» **What this task involves**
How many lines in the records below include "Rapport"? Answer with the number only.

========

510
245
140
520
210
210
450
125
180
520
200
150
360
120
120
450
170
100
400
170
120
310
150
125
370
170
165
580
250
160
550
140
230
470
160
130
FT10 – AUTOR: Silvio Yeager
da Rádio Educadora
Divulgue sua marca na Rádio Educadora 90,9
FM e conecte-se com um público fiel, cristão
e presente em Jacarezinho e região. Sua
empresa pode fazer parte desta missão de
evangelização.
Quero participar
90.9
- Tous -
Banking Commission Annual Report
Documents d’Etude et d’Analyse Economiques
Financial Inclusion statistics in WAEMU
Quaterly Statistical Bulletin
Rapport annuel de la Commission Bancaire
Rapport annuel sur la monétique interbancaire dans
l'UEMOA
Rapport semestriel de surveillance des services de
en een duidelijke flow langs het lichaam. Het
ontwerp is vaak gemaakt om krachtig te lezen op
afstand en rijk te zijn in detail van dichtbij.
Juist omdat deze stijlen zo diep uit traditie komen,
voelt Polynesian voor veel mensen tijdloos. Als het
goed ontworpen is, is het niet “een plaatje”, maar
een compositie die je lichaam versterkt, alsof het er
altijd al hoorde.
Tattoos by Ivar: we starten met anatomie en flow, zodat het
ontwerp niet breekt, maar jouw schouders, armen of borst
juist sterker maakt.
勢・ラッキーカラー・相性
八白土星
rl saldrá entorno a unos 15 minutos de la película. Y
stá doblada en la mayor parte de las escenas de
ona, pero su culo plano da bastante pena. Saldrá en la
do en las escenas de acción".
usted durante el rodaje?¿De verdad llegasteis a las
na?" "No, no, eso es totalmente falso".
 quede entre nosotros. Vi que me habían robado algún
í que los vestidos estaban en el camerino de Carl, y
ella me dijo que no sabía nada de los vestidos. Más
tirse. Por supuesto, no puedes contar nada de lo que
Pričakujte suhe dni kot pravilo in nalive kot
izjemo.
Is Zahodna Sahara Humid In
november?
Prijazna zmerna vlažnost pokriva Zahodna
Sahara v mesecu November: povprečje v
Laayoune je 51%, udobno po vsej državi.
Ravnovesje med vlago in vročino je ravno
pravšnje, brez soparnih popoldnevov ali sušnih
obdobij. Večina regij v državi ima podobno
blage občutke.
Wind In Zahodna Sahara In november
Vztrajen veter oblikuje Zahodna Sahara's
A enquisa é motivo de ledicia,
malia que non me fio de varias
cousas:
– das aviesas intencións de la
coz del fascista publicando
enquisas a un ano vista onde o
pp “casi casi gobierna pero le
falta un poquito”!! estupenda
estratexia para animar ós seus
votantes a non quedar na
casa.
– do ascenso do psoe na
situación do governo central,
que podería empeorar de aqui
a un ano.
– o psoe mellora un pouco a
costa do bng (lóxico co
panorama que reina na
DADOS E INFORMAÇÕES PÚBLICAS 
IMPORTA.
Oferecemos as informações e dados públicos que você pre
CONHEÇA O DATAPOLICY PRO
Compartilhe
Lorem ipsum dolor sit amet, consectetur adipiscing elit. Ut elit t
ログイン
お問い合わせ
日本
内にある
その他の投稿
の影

========

» **Written response**
3